Only an exact reprint of all the data is acceptable.

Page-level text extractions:
■ ■ ■ ■ ■

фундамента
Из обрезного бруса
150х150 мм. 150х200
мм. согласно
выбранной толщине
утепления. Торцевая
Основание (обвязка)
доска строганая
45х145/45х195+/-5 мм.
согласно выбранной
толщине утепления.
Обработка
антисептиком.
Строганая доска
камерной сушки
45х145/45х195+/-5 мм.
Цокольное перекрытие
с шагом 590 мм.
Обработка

■ ■ ■ ■ ■

*Exercise answer:*
фундамента
Из обрезного бруса
150х150 мм. 150х200
мм. согласно
выбранной толщине
утепления. Торцевая
Основание (обвязка)
доска строганая
45х145/45х195+/-5 мм.
согласно выбранной
толщине утепления.
Обработка
антисептиком.
Строганая доска
камерной сушки
45х145/45х195+/-5 мм.
Цокольное перекрытие
с шагом 590 мм.
Обработка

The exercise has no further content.